* _Data for processing_:
*** Block opens ***
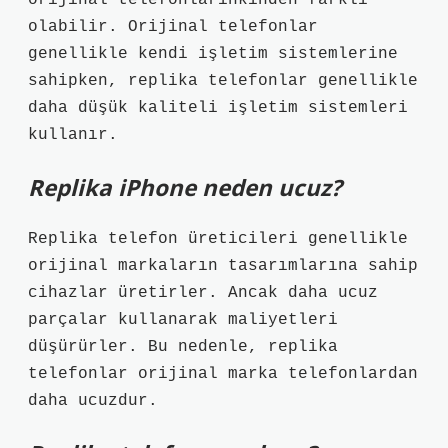
orijinal telefonlarınkinden farklı
olabilir. Orijinal telefonlar
genellikle kendi işletim sistemlerine
sahipken, replika telefonlar genellikle
daha düşük kaliteli işletim sistemleri
kullanır.
Replika iPhone neden ucuz?
Replika telefon üreticileri genellikle
orijinal markaların tasarımlarına sahip
cihazlar üretirler. Ancak daha ucuz
parçalar kullanarak maliyetleri
düşürürler. Bu nedenle, replika
telefonlar orijinal marka telefonlardan
daha ucuzdur.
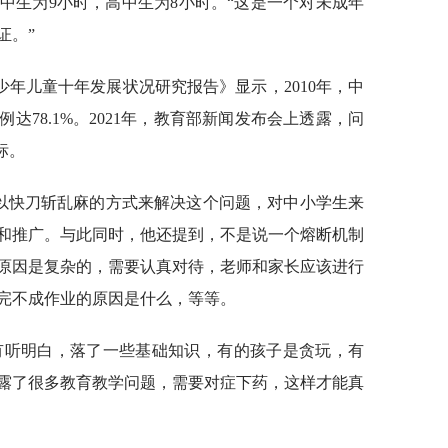
中生为9小时，高中生为8小时。“这是一个对未成年
证。”
年儿童十年发展状况研究报告》显示，2010年，中
达78.1%。2021年，教育部新闻发布会上透露，问
标。
是以快刀斩乱麻的方式来解决这个问题，对中小学生来
和推广。与此同时，他还提到，不是说一个熔断机制
原因是复杂的，需要认真对待，老师和家长应该进行
完不成作业的原因是什么，等等。
有听明白，落了一些基础知识，有的孩子是贪玩，有
露了很多教育教学问题，需要对症下药，这样才能真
*** Block closes ***
* _Problem_:
Copy out exactly the lines from the one with "cihazlar üretirler. Ancak daha ucuz" through the end of the listing, both ends included, omitting any picture.

* _Exercise solution_:
cihazlar üretirler. Ancak daha ucuz
parçalar kullanarak maliyetleri
düşürürler. Bu nedenle, replika
telefonlar orijinal marka telefonlardan
daha ucuzdur.
中生为9小时，高中生为8小时。“这是一个对未成年
证。”
年儿童十年发展状况研究报告》显示，2010年，中
达78.1%。2021年，教育部新闻发布会上透露，问
标。
是以快刀斩乱麻的方式来解决这个问题，对中小学生来
和推广。与此同时，他还提到，不是说一个熔断机制
原因是复杂的，需要认真对待，老师和家长应该进行
完不成作业的原因是什么，等等。
有听明白，落了一些基础知识，有的孩子是贪玩，有
露了很多教育教学问题，需要对症下药，这样才能真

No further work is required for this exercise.